What is Philadelphia chromosome?
Philadelphia chromosome is a chromosomal abnormality that can lead to leukemia. This abnormality is most closely associated with myelogenic leukemia, although it may be present in patients with other leukemi. Testing, which reveals the presence of Philadelphia chromosome, can be used to determine the best course of treatment with leukemia.
This abnormality arises as a result of a problem in cell division in the bone marrow. It is a type of translocation, which means that the genetic material of two different chromosomes switches. In this particular abnormality, nine and 22 chromosomes are involved. Only one bone marrow cell with this abnormality for leukemia development is sufficient because the cell replicates itself and maintains abnormality, eventually causing problems with the production of myelogenic blood cells. She paved the way to many future discoveries as soon as people understood how the translocation occurred and what he did.This discovery also changed access to the treatment of myelogenic leukemia.
Theoretically, medicines can be developed that can focus on Philadelphia chromosome, allowing the oncologist to supply targeted doses of cancer drugs to kill dishonest cells. Since 2009, several experimental drugs have developed, and cancer scientists have tried to improve and develop therapeutic protocols. At some point, these drugs may allow the pain and risk of bone marrow transplantation in the treatment of myelogenic leukemia.
When patients are diagnosed with leukemia, genetic testing is often recomked to learn more about the origin of cancer and because the understanding of cancer genetics can help doctors to determine the best treatment. Patients with Philadelphia chromosom Positive myelogenic leukemia will have a therapeutic approach that differs from patients who lack abnormality, and the same appliesFor people with other leukemi who test positive to this abnormality.
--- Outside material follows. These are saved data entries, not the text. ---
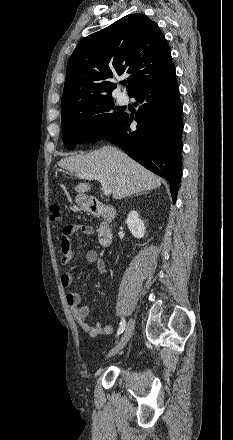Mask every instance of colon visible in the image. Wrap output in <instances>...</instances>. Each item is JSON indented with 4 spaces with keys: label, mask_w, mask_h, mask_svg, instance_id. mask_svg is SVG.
I'll return each instance as SVG.
<instances>
[{
    "label": "colon",
    "mask_w": 233,
    "mask_h": 440,
    "mask_svg": "<svg viewBox=\"0 0 233 440\" xmlns=\"http://www.w3.org/2000/svg\"><path fill=\"white\" fill-rule=\"evenodd\" d=\"M51 221L54 223H61L63 221V213L58 204H52L50 207Z\"/></svg>",
    "instance_id": "colon-1"
}]
</instances>
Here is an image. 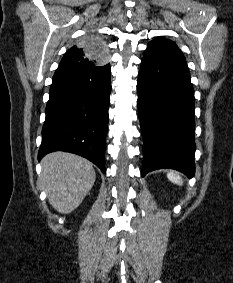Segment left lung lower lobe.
I'll return each instance as SVG.
<instances>
[{
    "instance_id": "1",
    "label": "left lung lower lobe",
    "mask_w": 233,
    "mask_h": 283,
    "mask_svg": "<svg viewBox=\"0 0 233 283\" xmlns=\"http://www.w3.org/2000/svg\"><path fill=\"white\" fill-rule=\"evenodd\" d=\"M137 89L144 140L141 175L172 168L193 177L195 98L181 50L173 44L148 45Z\"/></svg>"
}]
</instances>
Philadelphia chromosome cannot be handed over to offspring because it is an abnormality that occurs during cell division, and is present only in the bone marrow, not in germ cells that dictate genetic inheritance. However, genetic testing can reveal the presence of other abnormalities that can play a role in inheritance, which is important to talk to a genetic advisor about the results of any type of genetic testing.